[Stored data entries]
*** Begin section ***
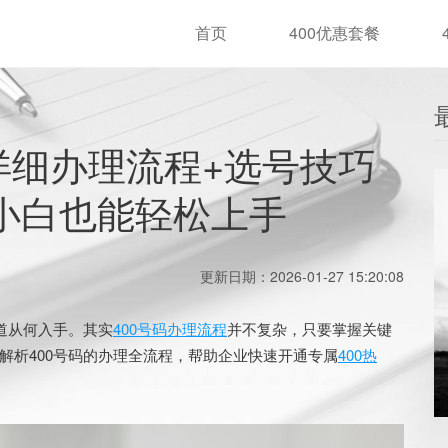
首页
400优惠套餐
详细办理流程+选号技巧
小白也能轻松上手
更新日期：2026-01-27 15:20:08
道从何入手。其实
400号码办理流程
并不复杂，只要掌握关键
解析400号码的办理全流程，帮助企业快速开通专属
400热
*** End section ***
[What the task requires]
Set down all the entries above verbatim, and include none of the pictures.

[Response area]
首页
400优惠套餐
详细办理流程+选号技巧
小白也能轻松上手
更新日期：2026-01-27 15:20:08
道从何入手。其实
400号码办理流程
并不复杂，只要掌握关键
解析400号码的办理全流程，帮助企业快速开通专属
400热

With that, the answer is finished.